For one thing, there’s no guarantee that your coworker will be discrete about your complaints. Accidentally confide in the office gossip, and you could have bigger problems than your original situation. Even if your work friend is totally trustworthy, dwelling on the negative could drag you both down.
3. Focus on Resilience, Not Perfection
No one likes to make mistakes … but everyone makes them anyway. Focus too much on perfection, and you’ll set yourself up for disappointment.

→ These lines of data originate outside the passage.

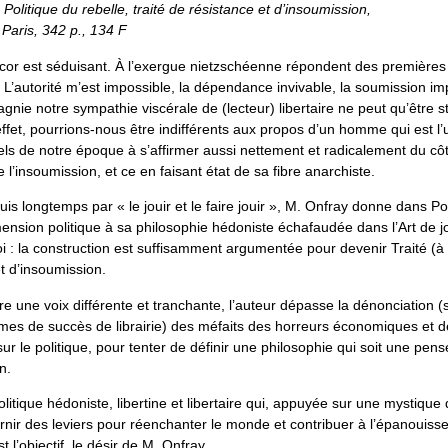
 Politique du rebelle, traité de résistance et d’insoumission,
Paris, 342 p., 134 F
cor est séduisant. À l’exergue nietzschéenne répondent des premières 
 « L’autorité m’est impossible, la dépendance invivable, la soumission im
nie notre sympathie viscérale de (lecteur) libertaire ne peut qu’être s
fet, pourrions-nous être indifférents aux propos d’un homme qui est l’
uels de notre époque à s’affirmer aussi nettement et radicalement du cô
e l’insoumission, et ce en faisant état de sa fibre anarchiste.
s longtemps par « le jouir et le faire jouir », M. Onfray donne dans Po
ension politique à sa philosophie hédoniste échafaudée dans l’Art de jou
i : la construction est suffisamment argumentée pour devenir Traité (à 
t d’insoumission.
e une voix différente et tranchante, l’auteur dépasse la dénonciation 
rmes de succès de librairie) des méfaits des horreurs économiques et d
ur le politique, pour tenter de définir une philosophie qui soit une pens
n.
litique hédoniste, libertine et libertaire qui, appuyée sur une mystique
nir des leviers pour réenchanter le monde et contribuer à l’épanouis
st l’objectif, le désir de M. Onfray.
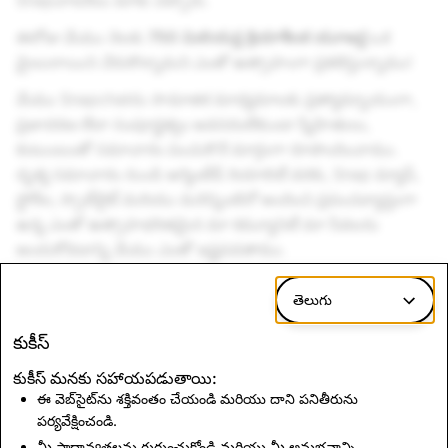
Snapచాటర్‌లు మాకు చెప్పారు.
ఈరోజు మేము నెలకు
750 మిలియన్ల క్రియాశీలక యూజర్ల
ఒక
మైలురాయిని చేరుకొన్నామని ఎంతో ఉత్సాహంగా ప్రకటిస్తున్నాము!
మేము Snapchatను సామాజిక మాధ్యమాలకు ప్రత్యామ్నాయంగా,
ప్రజాదరణ లేదా సంపూర్ణత్వం అవసరంలేకుండా స్నేహితులు,
కుటుంబంతో సమాచారం పంచుకొనే మార్గంగా రూపొందించాము.
దృశ్య సమాచారం నుండి ఆగ్మెంటేడ్ రియాలిటీ వరకు, Snap మ్యాప్,
స్టోరీల, స్పాట్‌లైట్ మరియు మరెన్నింటినో అందించి ప్రపంచవ్యాప్తంగా
ఉన్న ఎంతో ఉత్సాహభరితమైన మా కమ్యూనిటీ మా సేవలను
అందుకోవడాన్ని మేము ఎంతో ఇష్టపడతాము.
మాతో Snapping చేసినందుకు ధన్యవాదాలు!
తెలుగు
కుకీస్
కుకీస్ మనకు సహాయపడుతాయి:
ఈ వెబ్‌సైట్‌ను శక్తివంతం చేయండి మరియు దాని పనితీరును
పర్యవేక్షించండి.
మీ ప్రాధాన్యతలను గుర్తుంచుకోండి మరియు మీ అనుభవాన్ని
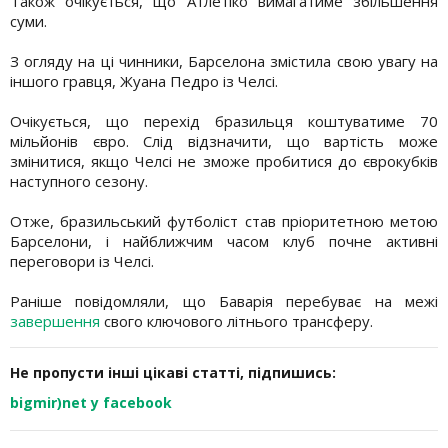
Також очікується, що Атлетіко вимагатиме збільшення
суми.
З огляду на ці чинники, Барселона змістила свою увагу на
іншого гравця, Жуана Педро із Челсі.
Очікується, що перехід бразильця коштуватиме 70
мільйонів євро. Слід відзначити, що вартість може
змінитися, якщо Челсі не зможе пробитися до єврокубків
наступного сезону.
Отже, бразильський футболіст став пріоритетною метою
Барселони, і найближчим часом клуб почне активні
переговори із Челсі.
Раніше повідомляли, що Баварія перебуває на межі
завершення
свого ключового літнього трансферу.
Не пропусти інші цікаві статті, підпишись:
bigmir)net у facebook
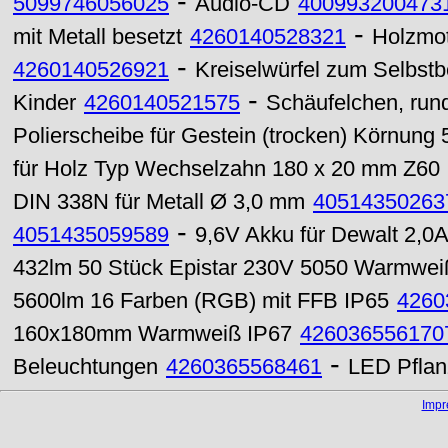
-
5099746056025
Audio-CD
400993200473
-
mit Metall besetzt
4260140528321
Holzmot
-
4260140526921
Kreiselwürfel zum Selbstb
-
Kinder
4260140521575
Schäufelchen, rund
Polierscheibe für Gestein (trocken) Körnung
für Holz Typ Wechselzahn 180 x 20 mm Z60
DIN 338N für Metall Ø 3,0 mm
40514350263
-
4051435059589
9,6V Akku für Dewalt 2,0
432lm 50 Stück Epistar 230V 5050 Warmwei
5600lm 16 Farben (RGB) mit FFB IP65
4260
160x180mm Warmweiß IP67
426036556170
-
Beleuchtungen
4260365568461
LED Pflan
Imp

Instead, build resiliency. Look at setbacks as an opportunity to learn. Not only will it make you better able to deal with tricky situations at work, it may even help you cope with stress better in general.
4. Schedule Personal Time
Having trouble finding time for yourself? You might need to put it in your calendar, just as you would any other important commitment.
“Schedule free time on your calendar, just like you would schedule a meeting, and stick to it,” advised Evrim Oralkan at The Muse. “It’s crucial to take the time you need for yourself, even if it’s just 30 minutes a day. You’ll get back to work feeling recharged and inspired, and chances are, you’ll accomplish a lot more than you would if you worked straight through the day.”
5. Make a Plan to Move Beyond Burnout
Hopefully, your burnout-inducing work situation is temporary. But if it isn’t, you need to find a way to cope.
If you’re in a high-pressure career, that might mean learning how to manage stress better (e.g. mediating, finding time to exercise, etc.). If you’re not an air traffic controller or a heart surgeon, it might mean finding another job at a company with more reasonable deadlines and/or more support.
Regardless of your situation, you need to make a plan. It’s possible to thrive in a stressful environment … provided that you get what you need from the work and your team. But if you find yourself courting burnout, it’s time to figure out what you’re going to change and when.